Problem details = What lines in the entries hold the string "Результаты"? List them.

Extracted records
*** Block opens ***

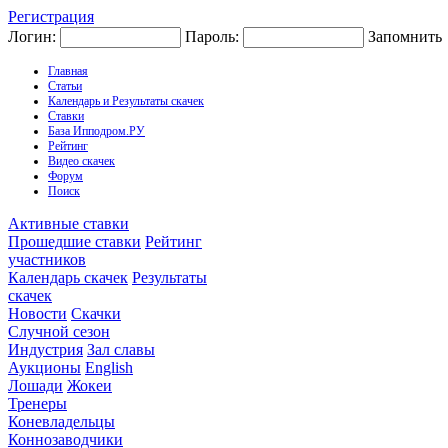
Регистрация
Логин:
Пароль:
Запомнить
Главная
Статьи
Календарь и Результаты скачек
Ставки
База Ипподром.РУ
Рейтинг
Видео скачек
Форум
Поиск
Активные ставки
Прошедшие ставки
Рейтинг
участников
Календарь скачек
Результаты
скачек
Новости
Скачки
Случной сезон
Индустрия
Зал славы
Аукционы
English
Лошади
Жокеи
Тренеры
Коневладельцы
Коннозаводчики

*** Block closes ***

Result of the exercise =
Календарь и Результаты скачек
Результаты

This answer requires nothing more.